WORK TO BE COMPLETED: Using the listing below, set down each line from the line containing "Saatavilla: Turku" through the line containing "TERMAL BELEDIYE BINASI", both ends included, exactly and with nothing added.

DATASET CONTENT:
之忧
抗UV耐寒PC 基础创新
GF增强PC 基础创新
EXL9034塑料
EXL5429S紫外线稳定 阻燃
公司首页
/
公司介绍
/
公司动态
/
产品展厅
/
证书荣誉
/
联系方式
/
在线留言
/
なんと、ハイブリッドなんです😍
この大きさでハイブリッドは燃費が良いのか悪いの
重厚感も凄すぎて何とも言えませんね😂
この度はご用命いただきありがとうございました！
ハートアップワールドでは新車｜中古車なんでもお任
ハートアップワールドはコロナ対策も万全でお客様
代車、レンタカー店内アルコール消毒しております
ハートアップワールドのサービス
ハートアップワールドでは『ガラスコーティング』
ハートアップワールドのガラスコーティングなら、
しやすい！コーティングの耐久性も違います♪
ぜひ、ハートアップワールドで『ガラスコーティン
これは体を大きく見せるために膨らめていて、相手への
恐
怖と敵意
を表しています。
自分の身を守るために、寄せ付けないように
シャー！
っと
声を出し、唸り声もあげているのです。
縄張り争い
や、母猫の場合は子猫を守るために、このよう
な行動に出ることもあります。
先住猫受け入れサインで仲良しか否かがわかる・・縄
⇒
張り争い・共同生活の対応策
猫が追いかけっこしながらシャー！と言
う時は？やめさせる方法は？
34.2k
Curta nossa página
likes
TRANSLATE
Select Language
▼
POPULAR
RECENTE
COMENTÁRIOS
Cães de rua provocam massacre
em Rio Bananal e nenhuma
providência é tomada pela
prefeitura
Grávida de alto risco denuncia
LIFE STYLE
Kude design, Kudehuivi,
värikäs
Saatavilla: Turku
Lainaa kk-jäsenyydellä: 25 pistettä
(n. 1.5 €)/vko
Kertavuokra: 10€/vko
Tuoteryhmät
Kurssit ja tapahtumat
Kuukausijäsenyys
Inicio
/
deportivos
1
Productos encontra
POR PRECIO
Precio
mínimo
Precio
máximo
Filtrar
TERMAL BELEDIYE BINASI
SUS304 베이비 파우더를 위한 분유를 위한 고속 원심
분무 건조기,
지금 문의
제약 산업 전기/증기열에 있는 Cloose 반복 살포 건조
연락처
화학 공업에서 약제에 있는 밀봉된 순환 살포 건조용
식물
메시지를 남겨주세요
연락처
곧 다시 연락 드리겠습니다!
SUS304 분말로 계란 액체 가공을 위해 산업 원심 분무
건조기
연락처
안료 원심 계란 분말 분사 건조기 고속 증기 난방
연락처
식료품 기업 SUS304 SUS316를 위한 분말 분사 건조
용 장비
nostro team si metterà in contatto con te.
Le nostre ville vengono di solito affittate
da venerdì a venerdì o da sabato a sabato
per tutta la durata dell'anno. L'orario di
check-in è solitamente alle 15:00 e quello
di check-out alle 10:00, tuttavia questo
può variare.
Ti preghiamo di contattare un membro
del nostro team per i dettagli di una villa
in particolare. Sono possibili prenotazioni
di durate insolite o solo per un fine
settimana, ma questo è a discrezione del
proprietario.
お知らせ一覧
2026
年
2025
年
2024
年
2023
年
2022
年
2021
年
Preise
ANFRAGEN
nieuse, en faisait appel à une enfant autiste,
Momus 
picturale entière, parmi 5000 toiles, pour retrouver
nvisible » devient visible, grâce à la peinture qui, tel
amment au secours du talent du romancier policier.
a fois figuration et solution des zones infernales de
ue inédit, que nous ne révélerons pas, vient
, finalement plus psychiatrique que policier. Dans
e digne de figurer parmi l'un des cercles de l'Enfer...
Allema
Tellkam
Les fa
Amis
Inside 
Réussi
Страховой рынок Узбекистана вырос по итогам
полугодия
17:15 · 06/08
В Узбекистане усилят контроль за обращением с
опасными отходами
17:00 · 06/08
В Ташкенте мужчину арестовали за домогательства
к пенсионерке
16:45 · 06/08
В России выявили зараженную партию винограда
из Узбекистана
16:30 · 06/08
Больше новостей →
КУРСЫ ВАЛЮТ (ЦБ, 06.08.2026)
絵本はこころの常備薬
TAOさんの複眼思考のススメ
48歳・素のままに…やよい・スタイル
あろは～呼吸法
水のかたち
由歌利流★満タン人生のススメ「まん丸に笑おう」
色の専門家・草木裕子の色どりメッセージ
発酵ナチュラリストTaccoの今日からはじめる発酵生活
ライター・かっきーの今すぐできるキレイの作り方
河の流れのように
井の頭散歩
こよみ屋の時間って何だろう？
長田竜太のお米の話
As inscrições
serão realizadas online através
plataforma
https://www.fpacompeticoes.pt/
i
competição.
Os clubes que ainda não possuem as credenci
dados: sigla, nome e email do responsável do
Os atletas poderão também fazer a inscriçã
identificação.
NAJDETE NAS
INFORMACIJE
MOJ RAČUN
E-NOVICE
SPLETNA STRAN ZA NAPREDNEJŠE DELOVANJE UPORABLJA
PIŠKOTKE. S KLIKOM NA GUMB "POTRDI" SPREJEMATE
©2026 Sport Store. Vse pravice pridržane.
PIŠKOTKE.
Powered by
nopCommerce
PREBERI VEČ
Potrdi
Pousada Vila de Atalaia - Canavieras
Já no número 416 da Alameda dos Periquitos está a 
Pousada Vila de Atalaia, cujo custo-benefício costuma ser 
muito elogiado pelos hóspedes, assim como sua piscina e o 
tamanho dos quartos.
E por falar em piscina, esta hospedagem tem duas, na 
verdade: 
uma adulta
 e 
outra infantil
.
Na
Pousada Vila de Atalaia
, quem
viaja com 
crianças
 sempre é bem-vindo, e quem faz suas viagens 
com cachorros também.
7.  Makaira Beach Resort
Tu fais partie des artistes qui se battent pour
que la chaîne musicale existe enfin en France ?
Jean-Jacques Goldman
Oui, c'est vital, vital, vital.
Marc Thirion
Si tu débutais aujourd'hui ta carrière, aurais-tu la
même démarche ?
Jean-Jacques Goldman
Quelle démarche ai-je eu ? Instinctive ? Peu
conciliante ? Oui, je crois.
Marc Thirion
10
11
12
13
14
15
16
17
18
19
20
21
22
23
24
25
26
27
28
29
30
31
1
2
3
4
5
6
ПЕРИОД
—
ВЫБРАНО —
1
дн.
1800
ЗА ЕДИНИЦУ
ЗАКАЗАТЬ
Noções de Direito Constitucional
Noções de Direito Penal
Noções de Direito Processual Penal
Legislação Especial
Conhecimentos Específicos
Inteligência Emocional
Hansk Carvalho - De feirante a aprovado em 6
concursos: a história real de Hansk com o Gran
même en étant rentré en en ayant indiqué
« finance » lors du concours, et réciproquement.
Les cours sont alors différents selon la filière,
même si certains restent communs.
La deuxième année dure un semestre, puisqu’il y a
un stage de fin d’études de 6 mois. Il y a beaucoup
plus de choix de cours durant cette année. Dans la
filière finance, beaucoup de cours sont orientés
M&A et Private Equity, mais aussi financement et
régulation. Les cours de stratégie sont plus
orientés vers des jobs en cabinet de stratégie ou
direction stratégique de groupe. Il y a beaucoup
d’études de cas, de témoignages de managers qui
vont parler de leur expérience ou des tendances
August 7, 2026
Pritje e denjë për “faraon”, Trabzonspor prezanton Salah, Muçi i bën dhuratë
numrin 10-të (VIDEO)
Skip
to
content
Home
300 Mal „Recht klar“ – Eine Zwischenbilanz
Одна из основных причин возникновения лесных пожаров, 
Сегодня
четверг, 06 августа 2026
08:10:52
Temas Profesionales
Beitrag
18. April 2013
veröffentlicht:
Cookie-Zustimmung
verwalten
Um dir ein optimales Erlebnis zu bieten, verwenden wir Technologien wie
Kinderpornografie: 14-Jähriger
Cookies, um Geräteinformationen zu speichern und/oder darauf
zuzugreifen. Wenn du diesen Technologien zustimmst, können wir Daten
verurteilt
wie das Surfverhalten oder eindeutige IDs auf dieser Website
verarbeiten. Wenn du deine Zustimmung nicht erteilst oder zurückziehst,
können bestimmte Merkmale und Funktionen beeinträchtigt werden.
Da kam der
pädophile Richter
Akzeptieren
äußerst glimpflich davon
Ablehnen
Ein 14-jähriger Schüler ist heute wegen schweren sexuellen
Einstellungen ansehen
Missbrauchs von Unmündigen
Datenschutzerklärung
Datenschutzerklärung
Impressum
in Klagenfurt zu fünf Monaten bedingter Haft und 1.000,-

EXERCISE RESULT:
Saatavilla: Turku
Lainaa kk-jäsenyydellä: 25 pistettä
(n. 1.5 €)/vko
Kertavuokra: 10€/vko
Tuoteryhmät
Kurssit ja tapahtumat
Kuukausijäsenyys
Inicio
/
deportivos
1
Productos encontra
POR PRECIO
Precio
mínimo
Precio
máximo
Filtrar
TERMAL BELEDIYE BINASI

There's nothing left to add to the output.